嫉妬モンスターのエサやり日記
私は、心にモンスターを飼っている。
名前は「嫉妬」という。
嫉妬は、普段の生活では出てこない。日常生活に人を妬む要素がほぼないからだ。例えば友人が、私よりもキラキラした日常をインスタグラムにあげたのを見たところで、「ま、まぶしい」と思うだけ。それ以上の感情は湧いてこない。「私もこんな風になりたい」と思えば嫉妬心もわいてくるだろうが、日常の世界に嫉妬のエサになるようなものは落ちていないようだ。
私が嫉妬するエサが落ちているのは、創作の世界。
つまり、noteだ。
noteには、素晴らしい書き手がたくさんいる。書き手のすべてに敬意を持っている気持ちに、嘘偽りはない。しかし、自分と肩を並べていたと思ったら、ある日突然ごぼう抜きにされる。そういうプラットフォームだ。
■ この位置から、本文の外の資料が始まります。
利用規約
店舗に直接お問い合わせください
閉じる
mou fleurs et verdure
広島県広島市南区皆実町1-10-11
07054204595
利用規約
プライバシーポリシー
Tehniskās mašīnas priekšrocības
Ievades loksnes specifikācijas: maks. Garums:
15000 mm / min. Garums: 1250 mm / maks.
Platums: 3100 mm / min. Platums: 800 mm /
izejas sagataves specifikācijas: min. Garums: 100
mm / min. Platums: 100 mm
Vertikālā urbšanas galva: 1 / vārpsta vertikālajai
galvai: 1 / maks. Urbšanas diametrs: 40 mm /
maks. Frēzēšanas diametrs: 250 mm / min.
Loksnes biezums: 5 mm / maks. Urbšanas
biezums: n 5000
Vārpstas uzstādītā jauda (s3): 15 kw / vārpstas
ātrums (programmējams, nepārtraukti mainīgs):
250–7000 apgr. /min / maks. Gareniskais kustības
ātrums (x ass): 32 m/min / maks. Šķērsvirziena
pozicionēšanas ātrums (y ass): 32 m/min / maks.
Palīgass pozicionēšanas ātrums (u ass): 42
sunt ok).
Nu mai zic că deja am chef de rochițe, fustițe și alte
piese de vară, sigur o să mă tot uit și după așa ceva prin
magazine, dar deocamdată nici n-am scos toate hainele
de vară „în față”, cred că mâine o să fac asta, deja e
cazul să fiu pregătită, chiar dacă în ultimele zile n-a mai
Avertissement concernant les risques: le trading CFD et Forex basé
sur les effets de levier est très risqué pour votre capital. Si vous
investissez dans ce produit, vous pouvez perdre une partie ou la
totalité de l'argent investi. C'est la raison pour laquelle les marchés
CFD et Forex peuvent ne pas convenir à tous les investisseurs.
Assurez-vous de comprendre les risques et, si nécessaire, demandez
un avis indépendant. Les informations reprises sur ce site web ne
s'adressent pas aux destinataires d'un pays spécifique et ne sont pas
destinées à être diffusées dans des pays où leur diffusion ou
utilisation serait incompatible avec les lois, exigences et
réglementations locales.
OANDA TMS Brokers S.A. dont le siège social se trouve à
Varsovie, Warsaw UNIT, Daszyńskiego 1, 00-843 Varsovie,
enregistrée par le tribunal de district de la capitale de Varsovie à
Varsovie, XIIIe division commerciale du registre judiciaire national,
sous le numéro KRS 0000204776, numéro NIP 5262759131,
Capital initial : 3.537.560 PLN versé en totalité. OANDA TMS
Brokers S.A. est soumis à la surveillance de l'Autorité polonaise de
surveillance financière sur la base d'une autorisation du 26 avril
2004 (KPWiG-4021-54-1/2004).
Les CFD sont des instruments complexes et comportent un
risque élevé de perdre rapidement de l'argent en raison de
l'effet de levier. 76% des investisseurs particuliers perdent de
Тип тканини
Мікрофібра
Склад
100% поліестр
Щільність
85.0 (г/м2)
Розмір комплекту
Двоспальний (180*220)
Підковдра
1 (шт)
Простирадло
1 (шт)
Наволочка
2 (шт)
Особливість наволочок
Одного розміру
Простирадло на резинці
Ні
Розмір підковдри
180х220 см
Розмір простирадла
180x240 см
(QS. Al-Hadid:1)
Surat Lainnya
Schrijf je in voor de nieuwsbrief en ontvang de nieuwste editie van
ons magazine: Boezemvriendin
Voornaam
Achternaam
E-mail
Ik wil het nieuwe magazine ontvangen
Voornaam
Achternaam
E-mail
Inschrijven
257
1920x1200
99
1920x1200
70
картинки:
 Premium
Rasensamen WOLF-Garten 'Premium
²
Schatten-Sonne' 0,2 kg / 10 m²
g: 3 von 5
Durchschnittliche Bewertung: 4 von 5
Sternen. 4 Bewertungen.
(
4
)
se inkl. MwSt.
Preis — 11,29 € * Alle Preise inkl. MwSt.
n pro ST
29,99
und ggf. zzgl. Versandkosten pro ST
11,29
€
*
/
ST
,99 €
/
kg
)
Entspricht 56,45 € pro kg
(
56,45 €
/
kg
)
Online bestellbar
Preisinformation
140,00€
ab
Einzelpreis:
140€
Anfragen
そこがnoteの面白いところで魅力でもあるけど、同時に私の嫉妬モンスターのエサになる。
例えば、こんな感じ。
私「あ、あの人が面白い記事書いてる」
嫉「うまそうなエサ、みつけた♡」
私「あの人の記事、たくさんスキやコメントがついてる」
嫉「おおっと、ここにもエサが♡」
私「あの人が注目記事に選ばれてる!」
嫉「特大のエサ、みーつけた。おなか一杯になりそう♡」
モヤモヤする出来事があるたび、嫉妬モンスターはほくそ笑む。そして、エサを口に放り込み、もぐもぐと嬉しそうに食べる。おかわり大好き食いしん坊なので、放置しておくと厄介だ。おかわり要求に従順でいると、モンスターの身体はあっという間に大きくなり、私の心を支配しようとする。
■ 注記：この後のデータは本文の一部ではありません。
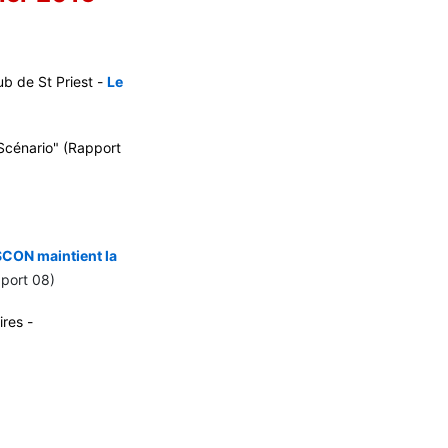
b de St Priest -
Le
Scénario" (Rapport
SCON maintient la
port 08)
ires -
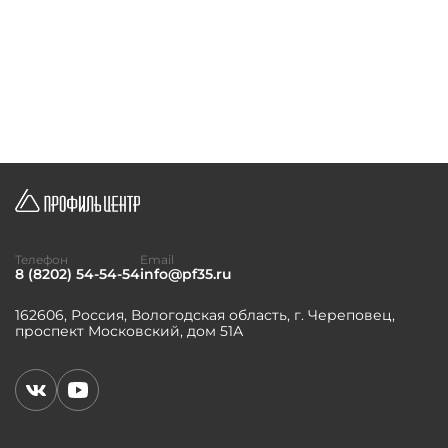
Телефон
Email
8 (8202) 54-54-54
info@pf35.ru
162606, Россия, Вологодская область, г. Череповец,
проспект Московский, дом 51А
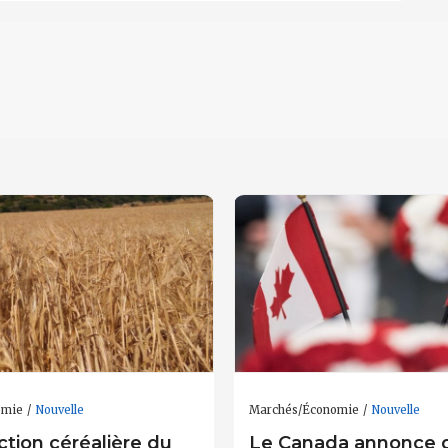
omie
Nouvelle
Marchés/Économie
Nouvelle
tion céréalière du
Le Canada annonce d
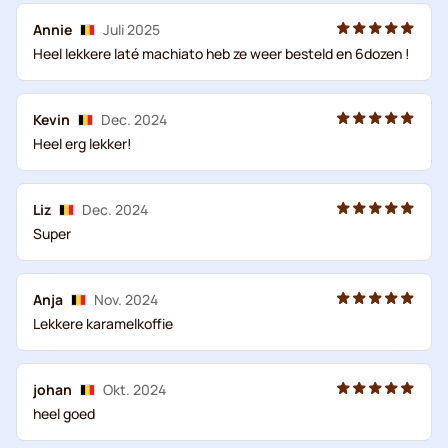
Annie
Juli 2025
Heel lekkere laté machiato heb ze weer besteld en 6dozen !
Kevin
Dec. 2024
Heel erg lekker!
Liz
Dec. 2024
Super
Anja
Nov. 2024
Lekkere karamelkoffie
johan
Okt. 2024
heel goed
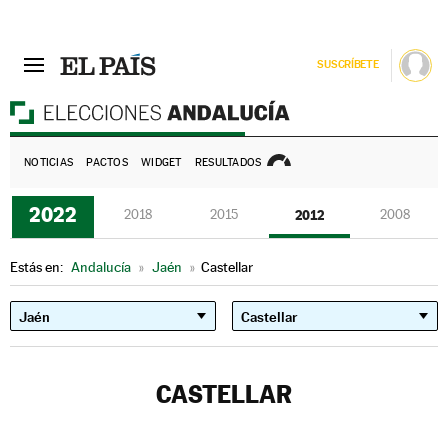
SUSCRÍBETE
E
NOTICIAS
PACTOS
WIDGET
RESULTADOS
2022
2018
2015
2012
2008
Estás en:
Andalucía
»
Jaén
»
Castellar
CASTELLAR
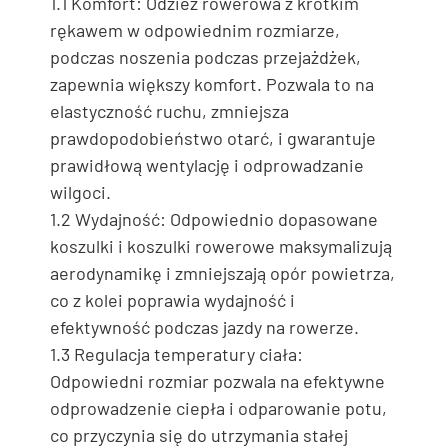
1.1 Komfort: Odzież rowerowa z krótkim
rękawem w odpowiednim rozmiarze,
podczas noszenia podczas przejażdżek,
zapewnia większy komfort. Pozwala to na
elastyczność ruchu, zmniejsza
prawdopodobieństwo otarć, i gwarantuje
prawidłową wentylację i odprowadzanie
wilgoci.
1.2 Wydajność: Odpowiednio dopasowane
koszulki i koszulki rowerowe maksymalizują
aerodynamikę i zmniejszają opór powietrza,
co z kolei poprawia wydajność i
efektywność podczas jazdy na rowerze.
1.3 Regulacja temperatury ciała:
Odpowiedni rozmiar pozwala na efektywne
odprowadzenie ciepła i odparowanie potu,
co przyczynia się do utrzymania stałej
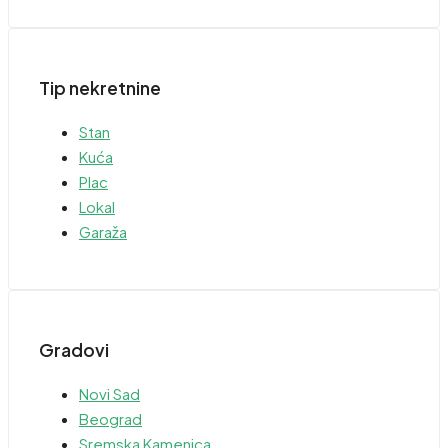
Tip nekretnine
Stan
Kuća
Plac
Lokal
Garaža
Gradovi
Novi Sad
Beograd
Sremska Kamenica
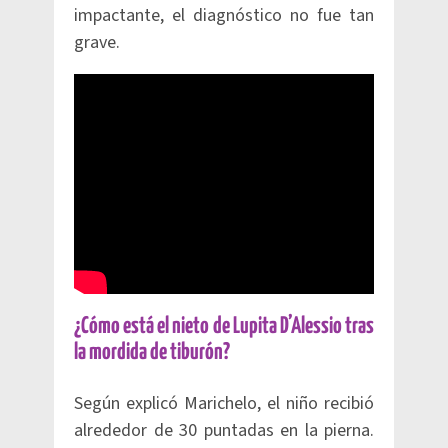
impactante, el diagnóstico no fue tan
grave.
¿Cómo está el nieto de Lupita D’Alessio tras
la mordida de tiburón?
Según explicó Marichelo, el niño recibió
alrededor de 30 puntadas en la pierna.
嫉「ねえ、おかわりちょうだい♡もっとモヤモヤしなよ♡」
要求はとどまるところを知らない。
それなら、こちらだって手を打たなければ。
いつだって嫉妬にもてあそばれると思うなよ。
私「あの人、人気あるなぁ。いいな」
嫉「お、モヤモヤしてるぞ。エサだ♡エサ♡」
私「私は、まだ力が足りないんだな。頑張ろうっと」
嫉「っておい!モヤモヤしないのか!こんなのまずくて食えねぇよ!」
嫉妬モンスターが小さくなった。その調子。
私「あの人、いっぱいスキもらって羨ましいな」
嫉「よし、今度こそ!エサだ!エサ!」
私「私にも伸びしろがあるはず!いい記事目指すぞ!」
嫉「だからさ、なに前向いてんだよ。味、薄いな」
こうやってモヤモヤの味付けを薄くしてやると、モンスターは大きくなれない。しかしモンスターだって、ただでは転ばない。
私「あの人、注目記事になるの何回目だっけ。すごいな」
嫉「確か、5回ぐらい選ばれてるな。うまそうなエサだ♡」
私「私、このところ全然選ばれてないからうらやましい」
嫉「そうだろう?もっとモヤモヤしちゃいなよ♡」
私「私も頑張ってるんだけどな」
嫉「その調子♪モヤモヤすると、エサが増えるな♡」
何と、駆け引きをしてくるではないか!何とか私のモヤモヤを大きくして、おいしいエサにありつこうとしている。あざといヤツだ。ここで負けるわけにはいかない。
私「書かないと選ばれないから。書こう」
嫉「はっ?何言ってんだ。地道って言葉が、オレは嫌いだ!!」
みるみる嫉妬モンスターは小さくなっていく。しかし消えることはない。なぜなら、私の心にすっかり棲みついているのだから。せめてモンスターをでっぷり太らせないように、エサはできる限り小さく、適度に運動(創作)させて、適度に休ませて付き合っていくしかない。
嫉「今日もモヤモヤ来ないかな♡」
私のモヤモヤを待ち構えるように、嫉妬モンスターは今日も口を大きく開けて待っている。
私の嫉妬なんて面白いかなぁと思っていたのでスルーしていましたが、やはり素通りできないので、ぎりぎりだけど参加します。